■ **Task requirements**: Your answer should be every line of the records that contains the word "rett".

■ **Excerpted data**:
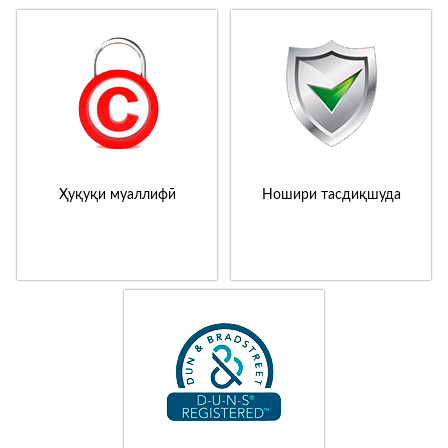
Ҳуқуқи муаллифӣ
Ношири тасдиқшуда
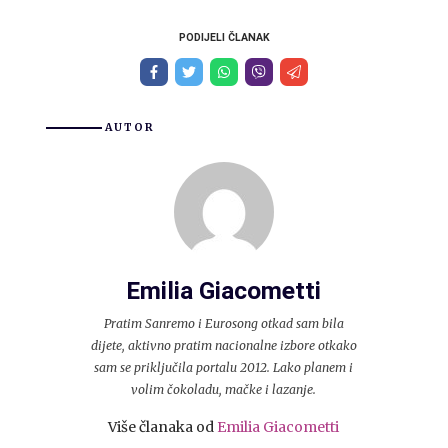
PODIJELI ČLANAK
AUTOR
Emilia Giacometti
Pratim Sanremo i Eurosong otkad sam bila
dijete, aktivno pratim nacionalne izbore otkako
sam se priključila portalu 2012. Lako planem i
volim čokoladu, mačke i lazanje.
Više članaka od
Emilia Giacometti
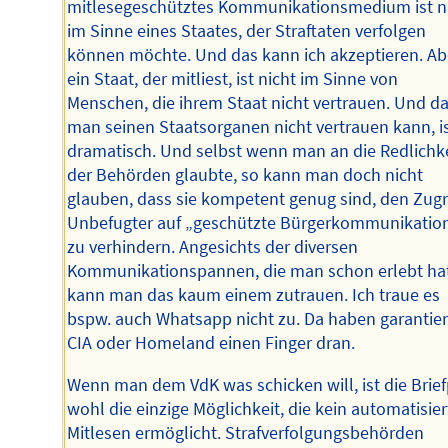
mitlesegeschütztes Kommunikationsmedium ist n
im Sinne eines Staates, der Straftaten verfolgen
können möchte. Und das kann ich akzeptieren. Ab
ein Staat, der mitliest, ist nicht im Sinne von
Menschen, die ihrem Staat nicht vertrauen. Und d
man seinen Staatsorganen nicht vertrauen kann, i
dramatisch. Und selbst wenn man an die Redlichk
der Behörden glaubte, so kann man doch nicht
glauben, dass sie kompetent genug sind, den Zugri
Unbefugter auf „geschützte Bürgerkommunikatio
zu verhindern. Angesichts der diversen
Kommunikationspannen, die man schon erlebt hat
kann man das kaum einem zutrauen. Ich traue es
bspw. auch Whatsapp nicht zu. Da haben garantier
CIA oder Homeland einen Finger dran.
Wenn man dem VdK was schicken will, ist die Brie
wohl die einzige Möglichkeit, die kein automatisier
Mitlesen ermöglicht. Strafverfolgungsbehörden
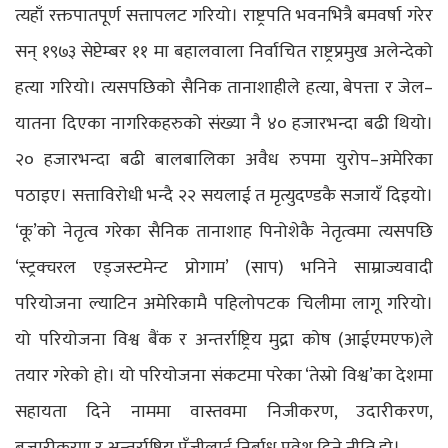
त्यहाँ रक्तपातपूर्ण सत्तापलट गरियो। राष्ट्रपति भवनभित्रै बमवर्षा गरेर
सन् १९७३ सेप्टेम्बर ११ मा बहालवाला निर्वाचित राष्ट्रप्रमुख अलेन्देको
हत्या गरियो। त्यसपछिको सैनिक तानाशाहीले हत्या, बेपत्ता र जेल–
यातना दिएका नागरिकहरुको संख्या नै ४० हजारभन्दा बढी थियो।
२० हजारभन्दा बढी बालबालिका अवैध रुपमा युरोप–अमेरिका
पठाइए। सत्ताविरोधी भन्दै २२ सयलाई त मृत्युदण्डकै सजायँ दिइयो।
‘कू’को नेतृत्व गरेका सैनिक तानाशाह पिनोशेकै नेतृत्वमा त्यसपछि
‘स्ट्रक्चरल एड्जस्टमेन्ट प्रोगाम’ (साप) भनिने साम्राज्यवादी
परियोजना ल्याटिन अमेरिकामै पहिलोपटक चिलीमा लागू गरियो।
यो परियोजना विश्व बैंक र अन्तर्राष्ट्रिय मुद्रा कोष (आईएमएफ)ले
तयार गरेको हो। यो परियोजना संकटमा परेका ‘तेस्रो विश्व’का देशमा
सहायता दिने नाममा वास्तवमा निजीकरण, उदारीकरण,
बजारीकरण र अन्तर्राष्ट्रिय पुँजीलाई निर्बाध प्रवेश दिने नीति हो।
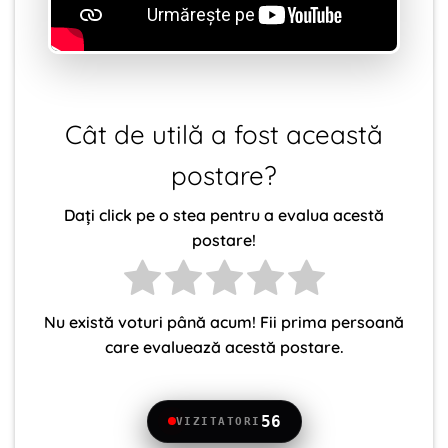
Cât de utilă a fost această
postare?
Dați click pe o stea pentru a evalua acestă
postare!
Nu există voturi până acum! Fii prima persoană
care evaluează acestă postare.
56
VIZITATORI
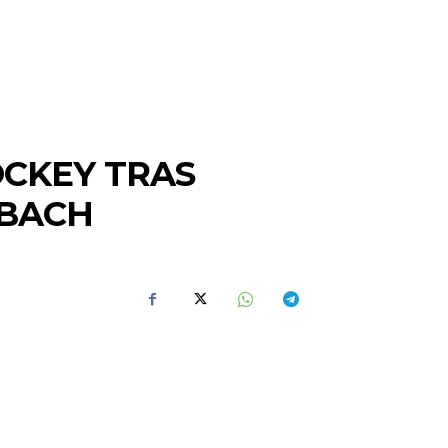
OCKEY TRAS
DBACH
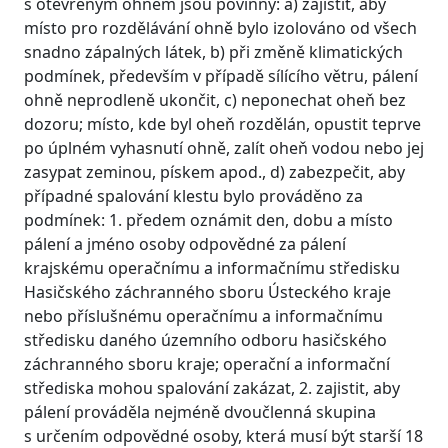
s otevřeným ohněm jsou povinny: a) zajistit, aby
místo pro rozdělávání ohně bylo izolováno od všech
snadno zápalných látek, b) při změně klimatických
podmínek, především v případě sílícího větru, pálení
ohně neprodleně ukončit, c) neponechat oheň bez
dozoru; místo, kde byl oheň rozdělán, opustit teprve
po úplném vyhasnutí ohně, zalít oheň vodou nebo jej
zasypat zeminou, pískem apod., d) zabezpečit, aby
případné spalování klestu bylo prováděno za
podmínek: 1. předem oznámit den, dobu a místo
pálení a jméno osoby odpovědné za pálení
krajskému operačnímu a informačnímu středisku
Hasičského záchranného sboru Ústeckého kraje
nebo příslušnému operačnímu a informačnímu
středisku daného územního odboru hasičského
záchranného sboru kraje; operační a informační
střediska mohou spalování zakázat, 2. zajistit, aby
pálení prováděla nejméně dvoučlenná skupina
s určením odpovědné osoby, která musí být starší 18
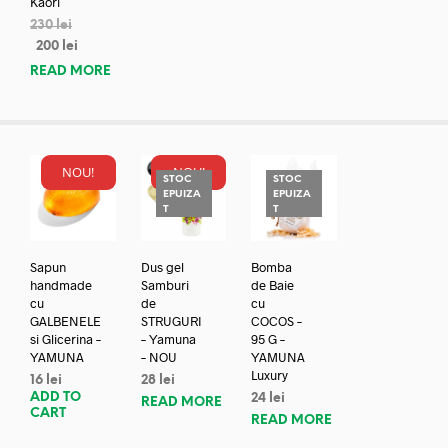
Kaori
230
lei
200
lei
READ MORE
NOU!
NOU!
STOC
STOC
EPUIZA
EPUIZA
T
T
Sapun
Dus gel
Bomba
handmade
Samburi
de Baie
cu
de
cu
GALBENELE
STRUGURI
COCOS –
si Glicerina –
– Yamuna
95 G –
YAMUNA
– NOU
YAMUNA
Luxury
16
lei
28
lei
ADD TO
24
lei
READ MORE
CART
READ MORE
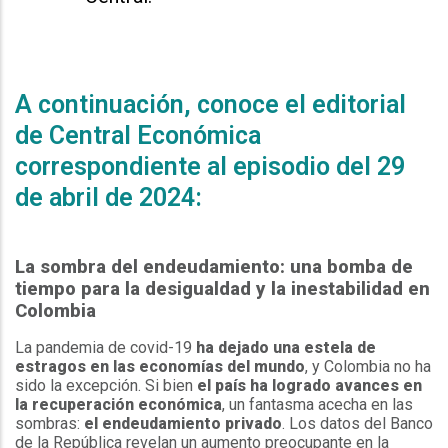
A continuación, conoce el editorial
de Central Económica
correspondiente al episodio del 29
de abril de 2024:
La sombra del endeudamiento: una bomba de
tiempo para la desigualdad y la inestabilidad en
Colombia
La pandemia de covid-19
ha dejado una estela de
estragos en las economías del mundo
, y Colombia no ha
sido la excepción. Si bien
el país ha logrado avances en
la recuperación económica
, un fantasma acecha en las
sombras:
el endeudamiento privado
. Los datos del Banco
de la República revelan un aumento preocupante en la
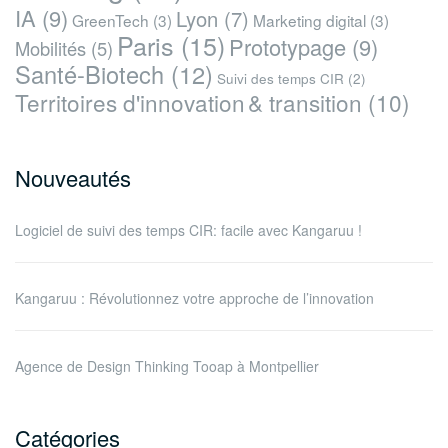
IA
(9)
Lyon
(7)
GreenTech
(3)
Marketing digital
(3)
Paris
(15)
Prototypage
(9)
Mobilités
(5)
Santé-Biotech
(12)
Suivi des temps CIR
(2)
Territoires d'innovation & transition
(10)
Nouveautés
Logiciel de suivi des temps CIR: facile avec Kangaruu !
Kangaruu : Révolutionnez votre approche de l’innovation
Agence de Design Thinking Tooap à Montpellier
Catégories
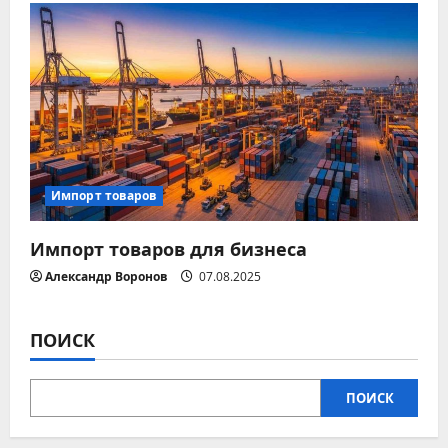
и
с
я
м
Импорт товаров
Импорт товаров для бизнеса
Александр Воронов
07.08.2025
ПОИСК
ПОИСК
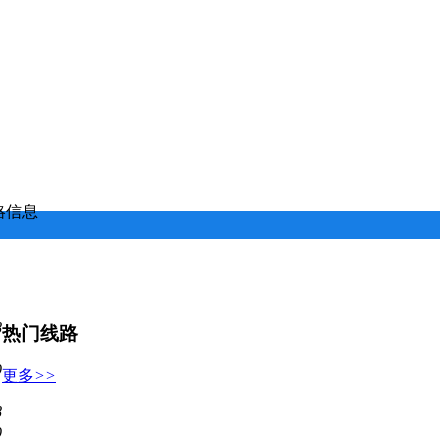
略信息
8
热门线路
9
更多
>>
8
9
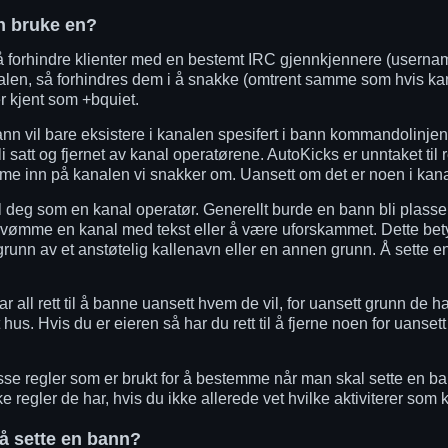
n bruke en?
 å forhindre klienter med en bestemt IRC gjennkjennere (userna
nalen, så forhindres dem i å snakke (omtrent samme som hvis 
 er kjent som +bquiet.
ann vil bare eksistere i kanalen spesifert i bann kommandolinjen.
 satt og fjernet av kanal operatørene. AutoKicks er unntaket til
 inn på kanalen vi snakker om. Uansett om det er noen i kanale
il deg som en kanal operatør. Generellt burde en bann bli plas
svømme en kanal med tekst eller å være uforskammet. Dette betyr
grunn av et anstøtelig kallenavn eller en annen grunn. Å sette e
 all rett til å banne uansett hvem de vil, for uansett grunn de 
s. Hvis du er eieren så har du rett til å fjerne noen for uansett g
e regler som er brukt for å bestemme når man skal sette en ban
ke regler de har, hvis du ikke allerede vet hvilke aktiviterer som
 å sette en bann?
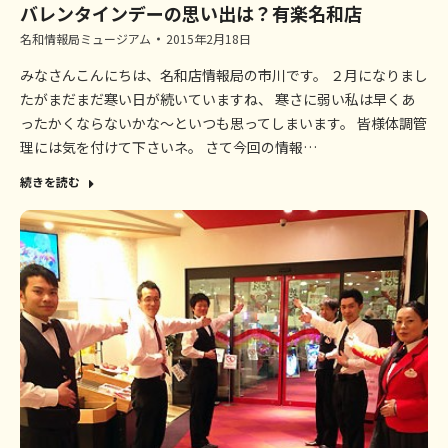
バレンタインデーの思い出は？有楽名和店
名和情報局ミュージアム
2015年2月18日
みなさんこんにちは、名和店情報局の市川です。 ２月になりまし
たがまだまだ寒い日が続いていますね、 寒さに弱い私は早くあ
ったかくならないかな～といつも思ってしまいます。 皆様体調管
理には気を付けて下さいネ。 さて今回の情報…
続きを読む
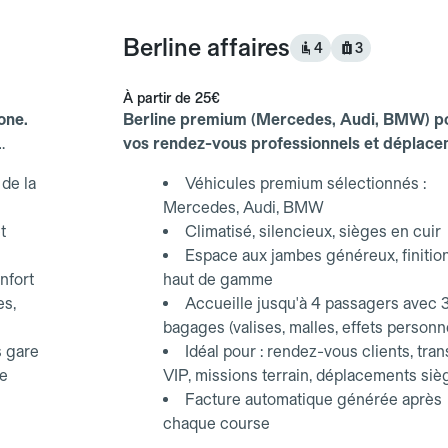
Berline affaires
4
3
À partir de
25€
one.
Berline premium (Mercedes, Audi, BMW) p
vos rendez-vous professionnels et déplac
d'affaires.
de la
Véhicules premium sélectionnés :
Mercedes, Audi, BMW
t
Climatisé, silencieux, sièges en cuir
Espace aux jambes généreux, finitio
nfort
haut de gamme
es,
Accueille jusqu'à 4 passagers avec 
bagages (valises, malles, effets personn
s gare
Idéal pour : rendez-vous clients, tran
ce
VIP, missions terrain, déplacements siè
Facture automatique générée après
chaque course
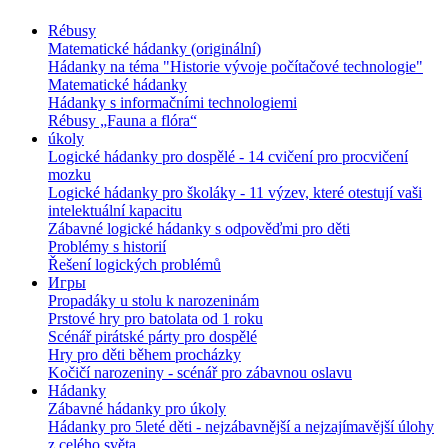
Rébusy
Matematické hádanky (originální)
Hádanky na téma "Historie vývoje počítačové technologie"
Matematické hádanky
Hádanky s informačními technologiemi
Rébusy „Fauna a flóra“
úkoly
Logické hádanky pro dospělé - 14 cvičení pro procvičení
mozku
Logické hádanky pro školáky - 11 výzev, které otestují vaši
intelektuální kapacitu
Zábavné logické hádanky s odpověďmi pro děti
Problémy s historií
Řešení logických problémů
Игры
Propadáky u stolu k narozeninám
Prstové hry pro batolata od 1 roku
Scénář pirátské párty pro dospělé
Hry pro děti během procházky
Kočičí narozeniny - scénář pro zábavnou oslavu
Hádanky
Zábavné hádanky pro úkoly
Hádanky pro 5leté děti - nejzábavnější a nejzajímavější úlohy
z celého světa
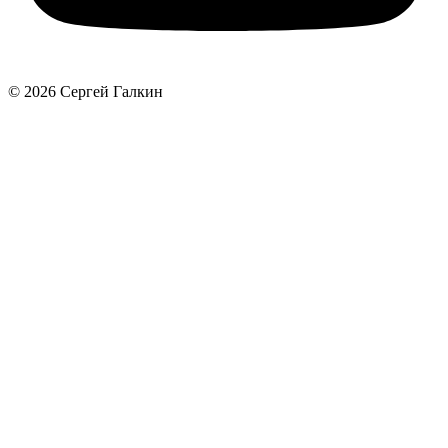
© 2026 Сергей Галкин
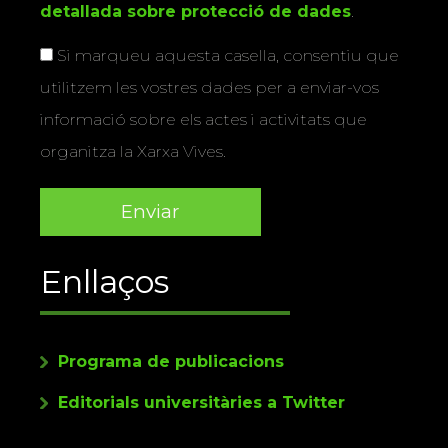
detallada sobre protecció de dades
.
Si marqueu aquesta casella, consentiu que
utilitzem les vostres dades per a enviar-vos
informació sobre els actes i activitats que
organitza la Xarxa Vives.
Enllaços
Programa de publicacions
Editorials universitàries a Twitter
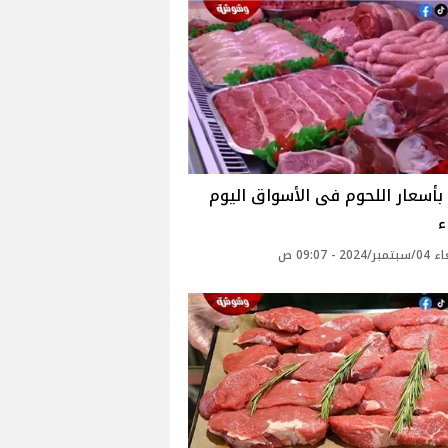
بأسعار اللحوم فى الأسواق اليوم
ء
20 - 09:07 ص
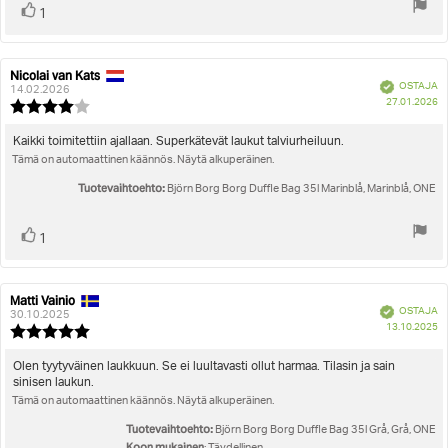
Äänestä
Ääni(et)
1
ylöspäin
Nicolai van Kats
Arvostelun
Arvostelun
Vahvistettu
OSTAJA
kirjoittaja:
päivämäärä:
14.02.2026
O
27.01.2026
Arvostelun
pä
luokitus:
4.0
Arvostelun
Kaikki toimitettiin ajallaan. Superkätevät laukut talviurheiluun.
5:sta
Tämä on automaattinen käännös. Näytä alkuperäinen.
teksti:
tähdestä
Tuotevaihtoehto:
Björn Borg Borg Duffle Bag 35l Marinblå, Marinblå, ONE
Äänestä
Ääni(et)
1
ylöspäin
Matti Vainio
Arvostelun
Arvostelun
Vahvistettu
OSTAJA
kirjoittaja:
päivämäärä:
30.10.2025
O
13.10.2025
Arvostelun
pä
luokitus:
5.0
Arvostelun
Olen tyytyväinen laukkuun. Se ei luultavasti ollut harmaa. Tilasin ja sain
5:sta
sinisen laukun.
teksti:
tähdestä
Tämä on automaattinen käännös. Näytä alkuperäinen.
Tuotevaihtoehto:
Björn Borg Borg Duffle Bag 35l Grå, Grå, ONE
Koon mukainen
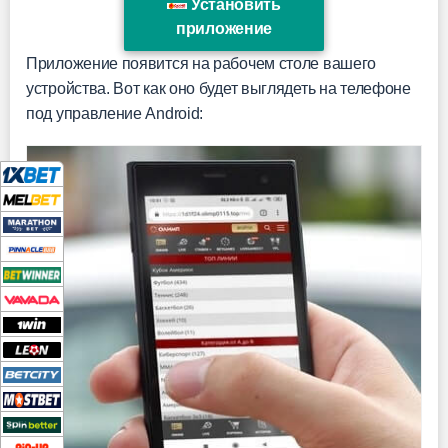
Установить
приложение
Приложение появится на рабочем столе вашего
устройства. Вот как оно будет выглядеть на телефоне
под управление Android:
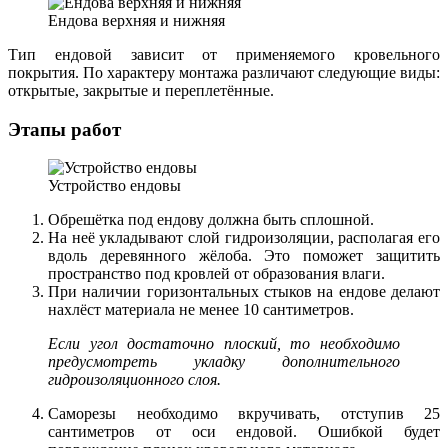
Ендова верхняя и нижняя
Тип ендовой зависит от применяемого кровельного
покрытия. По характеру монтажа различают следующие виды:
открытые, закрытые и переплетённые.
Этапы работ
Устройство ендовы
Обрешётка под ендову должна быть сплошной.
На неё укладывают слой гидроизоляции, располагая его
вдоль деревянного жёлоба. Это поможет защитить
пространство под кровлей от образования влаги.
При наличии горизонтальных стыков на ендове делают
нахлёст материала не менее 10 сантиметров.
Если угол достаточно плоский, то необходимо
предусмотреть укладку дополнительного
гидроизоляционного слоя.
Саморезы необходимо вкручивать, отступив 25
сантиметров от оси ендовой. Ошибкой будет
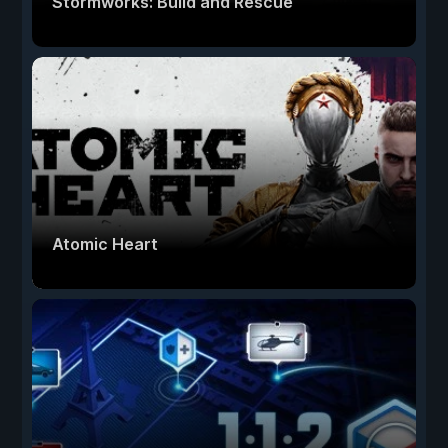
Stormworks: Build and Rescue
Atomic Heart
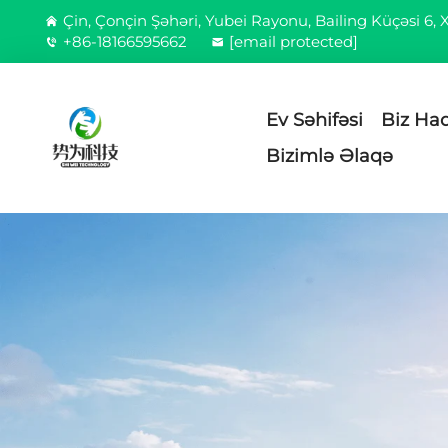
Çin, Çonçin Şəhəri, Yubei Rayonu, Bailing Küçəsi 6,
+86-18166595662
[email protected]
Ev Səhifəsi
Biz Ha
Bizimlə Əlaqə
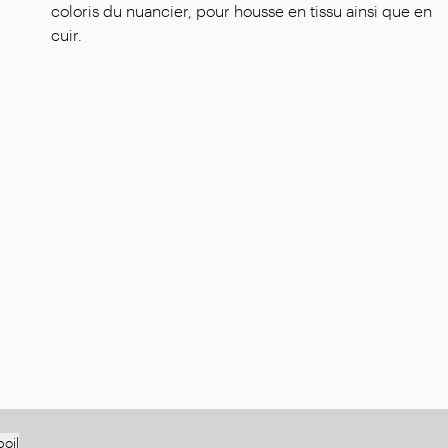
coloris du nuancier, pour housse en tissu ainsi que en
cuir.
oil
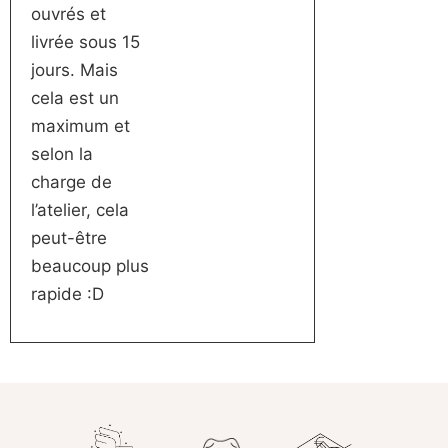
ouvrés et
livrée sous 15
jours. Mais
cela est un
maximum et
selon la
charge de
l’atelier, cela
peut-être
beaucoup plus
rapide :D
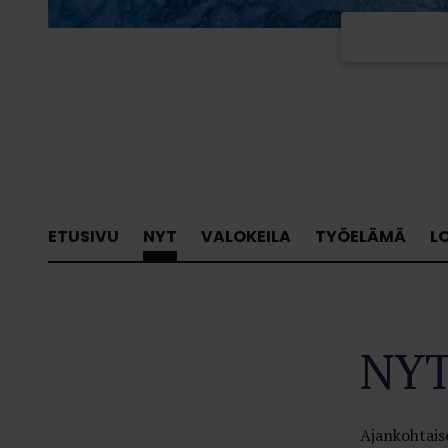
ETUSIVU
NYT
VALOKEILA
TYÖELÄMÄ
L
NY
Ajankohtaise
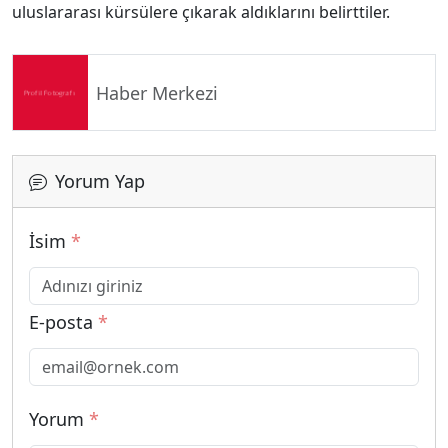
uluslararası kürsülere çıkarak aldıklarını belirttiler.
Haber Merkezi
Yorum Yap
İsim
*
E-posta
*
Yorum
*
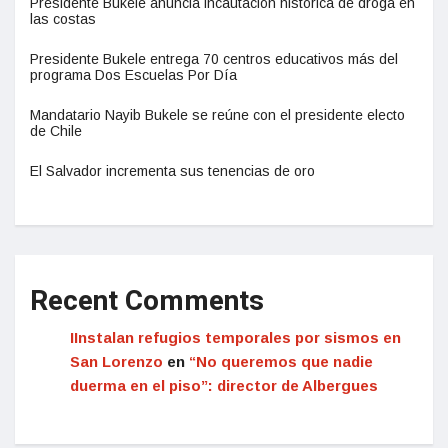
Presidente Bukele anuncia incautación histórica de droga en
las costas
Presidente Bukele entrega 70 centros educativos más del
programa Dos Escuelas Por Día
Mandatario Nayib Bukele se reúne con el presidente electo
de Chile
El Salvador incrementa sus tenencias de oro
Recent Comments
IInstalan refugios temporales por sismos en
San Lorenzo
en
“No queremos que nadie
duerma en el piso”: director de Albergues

■ **Response to the exercise**:
 all rett til å banne uansett hvem de vil, for uansett grunn de 
s. Hvis du er eieren så har du rett til å fjerne noen for uansett g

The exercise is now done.